::: Available data

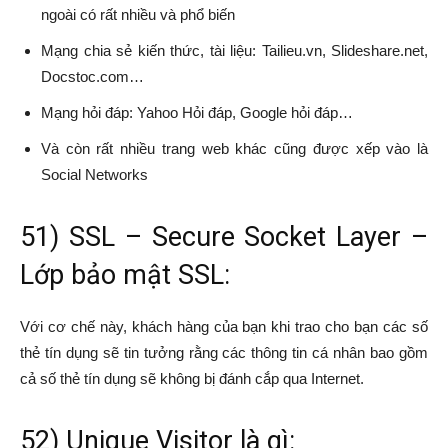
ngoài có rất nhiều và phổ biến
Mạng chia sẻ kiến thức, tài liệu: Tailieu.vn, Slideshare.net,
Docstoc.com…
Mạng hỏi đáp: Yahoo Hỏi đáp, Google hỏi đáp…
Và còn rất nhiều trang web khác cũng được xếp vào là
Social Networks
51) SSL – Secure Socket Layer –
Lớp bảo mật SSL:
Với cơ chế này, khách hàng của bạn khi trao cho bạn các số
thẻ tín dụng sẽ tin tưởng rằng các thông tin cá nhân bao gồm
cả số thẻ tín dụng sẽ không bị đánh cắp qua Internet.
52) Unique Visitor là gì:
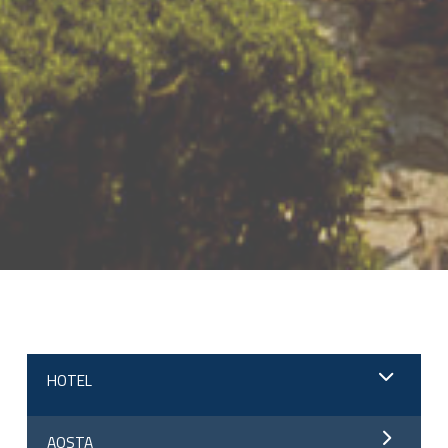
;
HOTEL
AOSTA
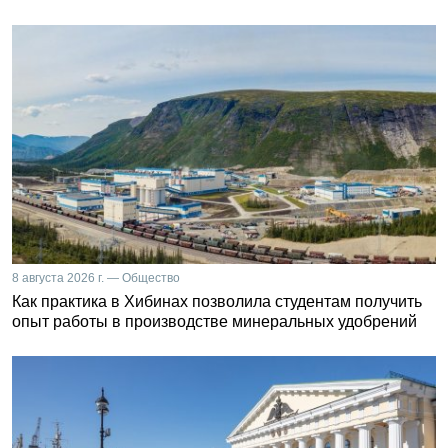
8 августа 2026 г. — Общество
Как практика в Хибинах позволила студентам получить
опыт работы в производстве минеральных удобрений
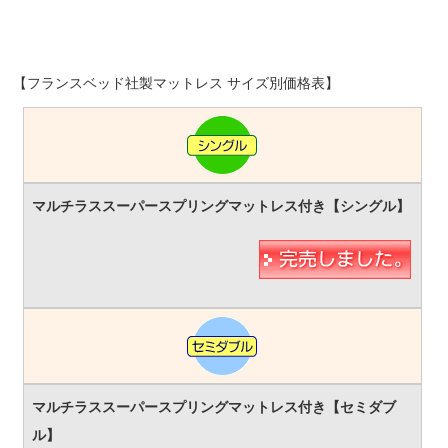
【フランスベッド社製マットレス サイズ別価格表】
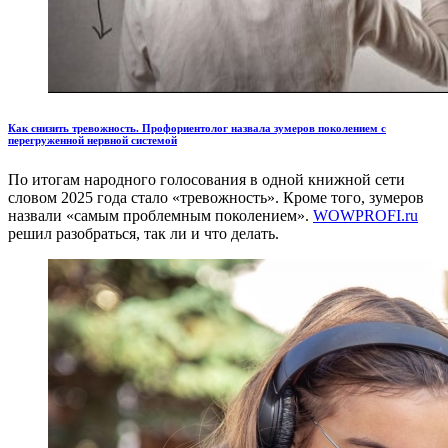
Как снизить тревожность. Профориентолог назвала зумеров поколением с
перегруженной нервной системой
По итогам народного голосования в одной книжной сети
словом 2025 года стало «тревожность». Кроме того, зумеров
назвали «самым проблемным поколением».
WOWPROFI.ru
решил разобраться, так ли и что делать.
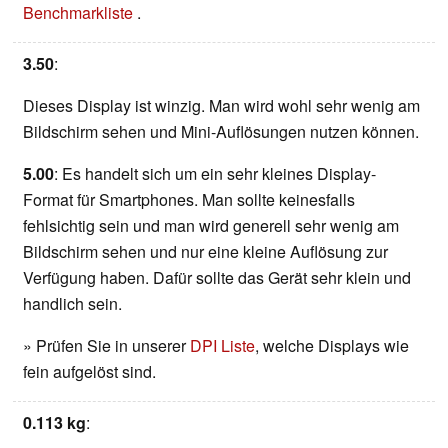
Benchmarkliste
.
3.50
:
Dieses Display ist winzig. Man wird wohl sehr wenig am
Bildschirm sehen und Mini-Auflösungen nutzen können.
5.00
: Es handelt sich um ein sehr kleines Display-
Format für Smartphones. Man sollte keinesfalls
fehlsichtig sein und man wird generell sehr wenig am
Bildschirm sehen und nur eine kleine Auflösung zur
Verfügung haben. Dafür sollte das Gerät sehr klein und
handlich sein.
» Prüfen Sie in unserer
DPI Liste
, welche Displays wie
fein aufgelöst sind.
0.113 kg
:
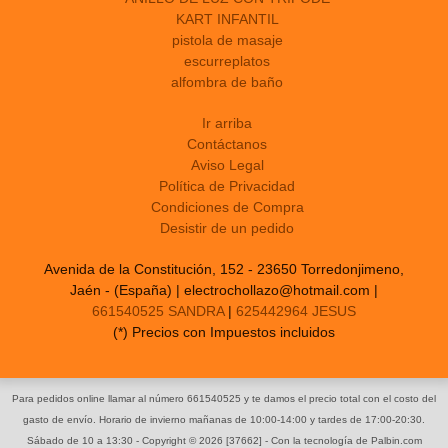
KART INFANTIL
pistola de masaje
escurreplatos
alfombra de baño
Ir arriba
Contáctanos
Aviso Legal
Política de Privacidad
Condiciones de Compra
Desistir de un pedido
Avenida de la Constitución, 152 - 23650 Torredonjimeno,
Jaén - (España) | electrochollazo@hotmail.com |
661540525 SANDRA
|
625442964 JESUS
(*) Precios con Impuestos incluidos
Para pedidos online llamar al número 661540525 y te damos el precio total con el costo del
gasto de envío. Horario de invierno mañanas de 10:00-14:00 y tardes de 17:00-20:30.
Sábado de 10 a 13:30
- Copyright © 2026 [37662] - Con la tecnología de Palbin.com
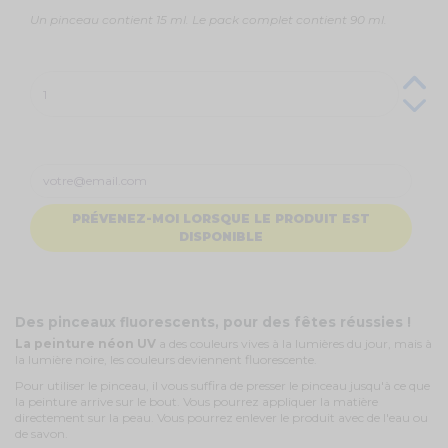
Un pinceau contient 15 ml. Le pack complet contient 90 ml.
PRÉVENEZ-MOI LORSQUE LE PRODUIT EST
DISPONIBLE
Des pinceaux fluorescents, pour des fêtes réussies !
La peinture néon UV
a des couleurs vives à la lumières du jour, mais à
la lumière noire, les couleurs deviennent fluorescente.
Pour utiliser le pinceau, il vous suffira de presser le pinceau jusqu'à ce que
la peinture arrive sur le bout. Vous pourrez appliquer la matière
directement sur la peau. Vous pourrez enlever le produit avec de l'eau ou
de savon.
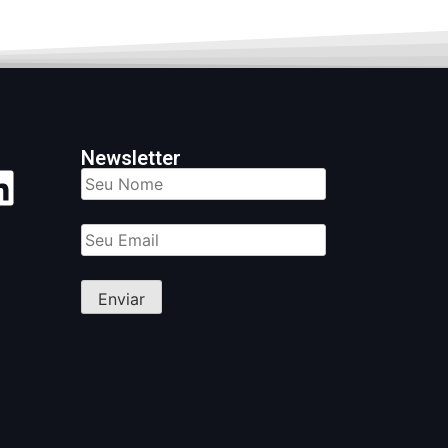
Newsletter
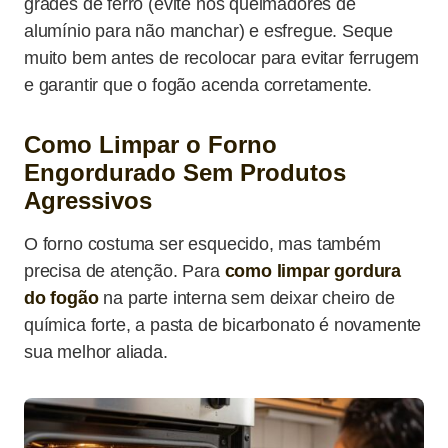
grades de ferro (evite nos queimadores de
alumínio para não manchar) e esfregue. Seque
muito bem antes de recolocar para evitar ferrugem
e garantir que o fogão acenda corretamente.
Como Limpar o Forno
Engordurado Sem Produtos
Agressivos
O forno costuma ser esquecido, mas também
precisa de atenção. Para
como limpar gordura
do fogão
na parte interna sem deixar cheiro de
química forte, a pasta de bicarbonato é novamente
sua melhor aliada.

::::::

**The problem:**
Reprint all the data above verbatim, excluding pictures.

**Answer space:**
ngoài có rất nhiều và phổ biến
Mạng chia sẻ kiến thức, tài liệu: Tailieu.vn, Slideshare.net,
Docstoc.com…
Mạng hỏi đáp: Yahoo Hỏi đáp, Google hỏi đáp…
Và còn rất nhiều trang web khác cũng được xếp vào là
Social Networks
51) SSL – Secure Socket Layer –
Lớp bảo mật SSL:
Với cơ chế này, khách hàng của bạn khi trao cho bạn các số
thẻ tín dụng sẽ tin tưởng rằng các thông tin cá nhân bao gồm
cả số thẻ tín dụng sẽ không bị đánh cắp qua Internet.
52) Unique Visitor là gì:
;
HOTEL
AOSTA
8 августа 2026 г. — Общество
Как практика в Хибинах позволила студентам получить
опыт работы в производстве минеральных удобрений
【フランスベッド社製マットレス サイズ別価格表】
Как снизить тревожность. Профориентолог назвала зумеров поколением с
перегруженной нервной системой
По итогам народного голосования в одной книжной сети
словом 2025 года стало «тревожность». Кроме того, зумеров
назвали «самым проблемным поколением».
WOWPROFI.ru
решил разобраться, так ли и что делать.
Benchmarkliste
.
3.50
:
Dieses Display ist winzig. Man wird wohl sehr wenig am
Bildschirm sehen und Mini-Auflösungen nutzen können.
5.00
: Es handelt sich um ein sehr kleines Display-
Format für Smartphones. Man sollte keinesfalls
fehlsichtig sein und man wird generell sehr wenig am
Bildschirm sehen und nur eine kleine Auflösung zur
Verfügung haben. Dafür sollte das Gerät sehr klein und
handlich sein.
» Prüfen Sie in unserer
DPI Liste
, welche Displays wie
fein aufgelöst sind.
0.113 kg
:
KART INFANTIL
pistola de masaje
escurreplatos
alfombra de baño
Ir arriba
Contáctanos
Aviso Legal
Política de Privacidad
Condiciones de Compra
Desistir de un pedido
Avenida de la Constitución, 152 - 23650 Torredonjimeno,
Jaén - (España) | electrochollazo@hotmail.com |
661540525 SANDRA
|
625442964 JESUS
(*) Precios con Impuestos incluidos
Para pedidos online llamar al número 661540525 y te damos el precio total con el costo del
gasto de envío. Horario de invierno mañanas de 10:00-14:00 y tardes de 17:00-20:30.
Sábado de 10 a 13:30
- Copyright © 2026 [37662] - Con la tecnología de Palbin.com
Un pinceau contient 15 ml. Le pack complet contient 90 ml.
PRÉVENEZ-MOI LORSQUE LE PRODUIT EST
DISPONIBLE
Des pinceaux fluorescents, pour des fêtes réussies !
La peinture néon UV
a des couleurs vives à la lumières du jour, mais à
la lumière noire, les couleurs deviennent fluorescente.
Pour utiliser le pinceau, il vous suffira de presser le pinceau jusqu'à ce que
la peinture arrive sur le bout. Vous pourrez appliquer la matière
directement sur la peau. Vous pourrez enlever le produit avec de l'eau ou
de savon.
Newsletter
grades de ferro (evite nos queimadores de
alumínio para não manchar) e esfregue. Seque
muito bem antes de recolocar para evitar ferrugem
e garantir que o fogão acenda corretamente.
Como Limpar o Forno
Engordurado Sem Produtos
Agressivos
O forno costuma ser esquecido, mas também
precisa de atenção. Para
como limpar gordura
do fogão
na parte interna sem deixar cheiro de
química forte, a pasta de bicarbonato é novamente
sua melhor aliada.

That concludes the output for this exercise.